=== Section Start ===

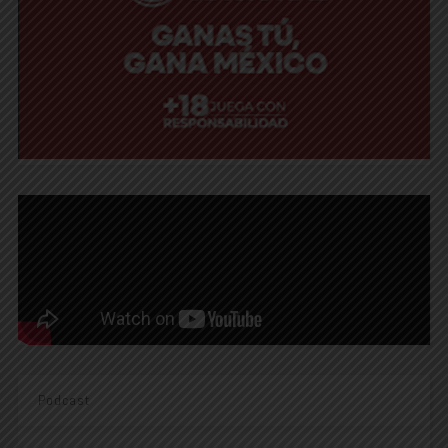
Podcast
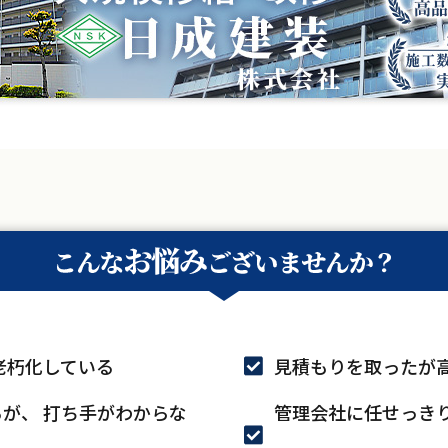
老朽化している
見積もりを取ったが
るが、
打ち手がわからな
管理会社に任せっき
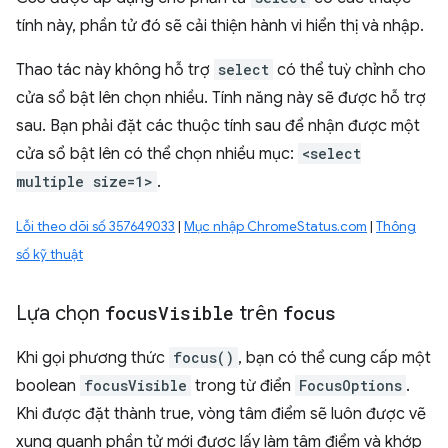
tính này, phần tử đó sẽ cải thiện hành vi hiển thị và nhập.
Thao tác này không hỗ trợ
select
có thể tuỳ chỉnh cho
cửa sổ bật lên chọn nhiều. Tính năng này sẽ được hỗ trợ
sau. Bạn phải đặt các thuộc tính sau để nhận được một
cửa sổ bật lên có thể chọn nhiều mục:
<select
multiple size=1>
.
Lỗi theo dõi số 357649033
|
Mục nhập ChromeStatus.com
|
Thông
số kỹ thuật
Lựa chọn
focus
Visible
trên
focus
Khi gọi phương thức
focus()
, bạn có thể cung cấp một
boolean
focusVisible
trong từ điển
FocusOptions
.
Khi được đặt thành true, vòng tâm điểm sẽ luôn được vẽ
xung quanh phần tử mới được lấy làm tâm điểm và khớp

=== Section End ===
=== Section Start ===

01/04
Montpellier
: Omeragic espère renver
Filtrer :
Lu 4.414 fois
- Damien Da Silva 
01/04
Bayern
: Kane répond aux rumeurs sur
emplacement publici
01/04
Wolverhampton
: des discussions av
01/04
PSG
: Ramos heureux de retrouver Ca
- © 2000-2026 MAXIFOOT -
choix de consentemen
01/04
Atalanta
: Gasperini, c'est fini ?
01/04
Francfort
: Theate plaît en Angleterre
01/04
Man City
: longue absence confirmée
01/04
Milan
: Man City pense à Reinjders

=== Section End ===

DIRECTIONS FOR THIS TASK: Would you quote everything above from the line containing "Mục nhập ChromeStatus.com" down to the line containing "xung quanh phần"? Include both of those lines and nothing else.

RESPONSE AREA:
Mục nhập ChromeStatus.com
|
Thông
số kỹ thuật
Lựa chọn
focus
Visible
trên
focus
Khi gọi phương thức
focus()
, bạn có thể cung cấp một
boolean
focusVisible
trong từ điển
FocusOptions
.
Khi được đặt thành true, vòng tâm điểm sẽ luôn được vẽ
xung quanh phần tử mới được lấy làm tâm điểm và khớp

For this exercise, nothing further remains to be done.